## Page images and extracted text:

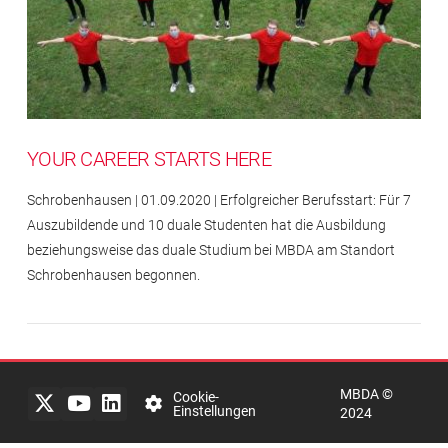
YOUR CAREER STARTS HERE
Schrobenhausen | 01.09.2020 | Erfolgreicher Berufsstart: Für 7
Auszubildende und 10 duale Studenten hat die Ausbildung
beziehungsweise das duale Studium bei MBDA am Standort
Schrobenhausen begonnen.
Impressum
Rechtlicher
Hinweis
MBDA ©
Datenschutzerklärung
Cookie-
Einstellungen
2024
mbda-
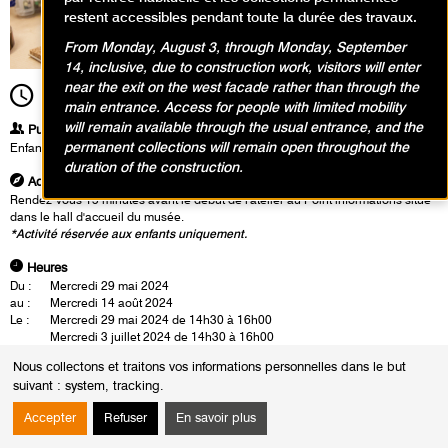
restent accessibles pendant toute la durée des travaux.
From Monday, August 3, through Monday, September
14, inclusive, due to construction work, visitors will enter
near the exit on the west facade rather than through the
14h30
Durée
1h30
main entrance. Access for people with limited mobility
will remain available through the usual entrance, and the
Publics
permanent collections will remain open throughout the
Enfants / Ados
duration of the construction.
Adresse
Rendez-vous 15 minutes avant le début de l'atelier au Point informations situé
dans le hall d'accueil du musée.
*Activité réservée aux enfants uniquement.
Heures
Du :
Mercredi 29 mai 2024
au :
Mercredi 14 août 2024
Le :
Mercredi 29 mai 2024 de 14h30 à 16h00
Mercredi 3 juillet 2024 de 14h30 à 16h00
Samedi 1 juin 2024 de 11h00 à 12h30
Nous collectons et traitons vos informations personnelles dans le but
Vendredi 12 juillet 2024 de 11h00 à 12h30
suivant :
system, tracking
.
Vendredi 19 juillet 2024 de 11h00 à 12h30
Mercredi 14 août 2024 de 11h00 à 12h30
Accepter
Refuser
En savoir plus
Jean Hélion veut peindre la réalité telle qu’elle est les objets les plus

## What is being asked:
Where does the word "plus" appear in the records? Copy every line that holds it.

## Solution for this exercise:
En savoir plus
Jean Hélion veut peindre la réalité telle qu’elle est les objets les plus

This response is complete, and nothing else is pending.